▸ The problem: Collect all lines containing the word "Version" from the data.

┌──

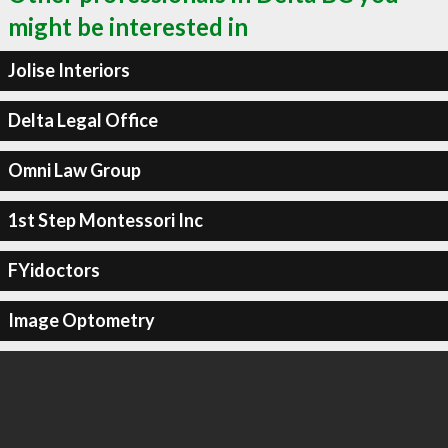
might be interested in
Jolise Interiors
Delta Legal Office
Omni Law Group
1st Step Montessori Inc
FYidoctors
Image Optometry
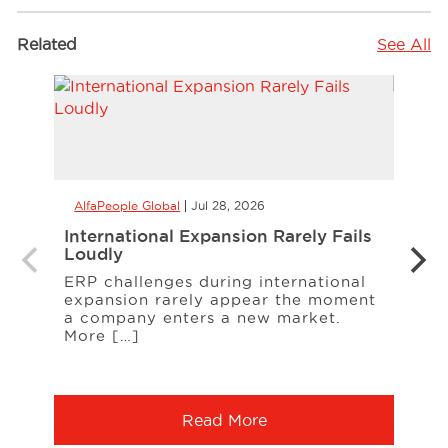
Related
See All
AlfaPeople Global
Jul 28, 2026
AlfaP
International Expansion Rarely Fails
CCaa
Loudly
the 
Your
ERP challenges during international
expansion rarely appear the moment
When
a company enters a new market.
cust
More […]
freq
Serv
Read More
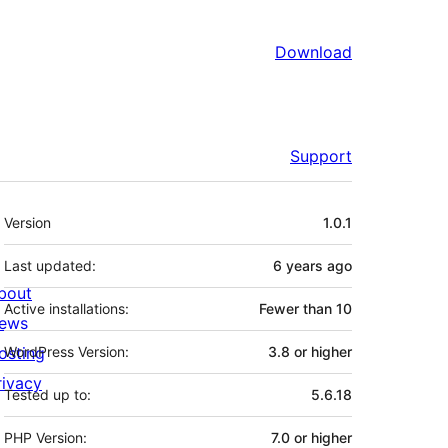
Download
Support
Meta
Version
1.0.1
Last updated:
6 years
ago
bout
Active installations:
Fewer than 10
ews
osting
WordPress Version:
3.8 or higher
rivacy
Tested up to:
5.6.18
PHP Version:
7.0 or higher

└──

▸ Solution to this exercise:
Version
WordPress Version:
PHP Version:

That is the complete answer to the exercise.